Anstatt in einen Wettbewerb um möglichst schrille Kritik zu treten, sollten Bund, Länder und Kommunen sich überlegen, Fluchtursachen zu bekämpfen.
Die Kommunen fühlen sich vom Land im Stich gelassen, das Land vom Bund, eine Ebene übt Kritik an der nächsten, und der Bund beschwichtigt, bügelt ab. Das ist ein immer wiederkehrendes Ritual, wenn die föderalen Strukturen unter wachsenden Belastungen leiden. Jetzt sind es erneut steigende Zahlen von Geflüchteten, die dieses Ritual befeuern. Im vergangenen Jahr haben rund 218.000 Menschen einen Asyl-Erstaufnahmeantrag gestellt. Das ist noch weit entfernt von den Zahlen der Jahre 2015 und 2016. Jedoch kamen nach dem russischen Überfall auf die Ukraine zusätzlich rund eine Million Menschen nach Deutschland, die keinen Asylantrag stellen müssen.
All diese Geflüchteten unterzubringen und zu integrieren, ist tatsächlich eine gewaltige Herausforderung. Der Bund muss mehr Verantwortung übernehmen, das ist richtig. Es ist aber problematisch, wenn Notlagen derart alarmistisch verkündet werden, dass die Bevölkerung einmal mehr in Schrecken versetzt wird.

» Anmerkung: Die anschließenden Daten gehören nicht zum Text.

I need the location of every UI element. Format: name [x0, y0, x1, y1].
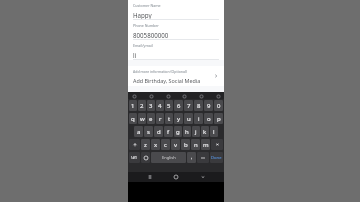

Kaum sind die Ängste vor einem viel beschrienen Zusammenbruch der Wirtschaft durch die Corona-Pandemie oder vor flächendeckenden Stromausfällen abgeklungen, wird jetzt das nächste existenzielle Krisenszenario aufgefaltet und damit eine Abwehrreaktion gegen Geflüchtete provoziert.
Anstatt in einen Wettbewerb um möglichst schrille Kritik zu treten, sollten Bund, Länder und Kommunen sich vielleicht einmal überlegen, wie es möglich ist, Fluchtursachen effektiver zu bekämpfen. Menschen wollen nicht fliehen, sie müssen fliehen. Nicht von ungefähr kamen die meisten nicht-ukrainischen Geflüchteten im vergangenen Jahr aus Syrien, Afghanistan, der Türkei und dem Irak. Es würde einen Bruchteil der Summen kosten, wenn auch deutlich intensivere und zielgerichtetere politischen Anstrengungen benötigen, diesen Menschen in ihren Heimatländern oder zumindest heimatnah Perspektiven zu verschaffen.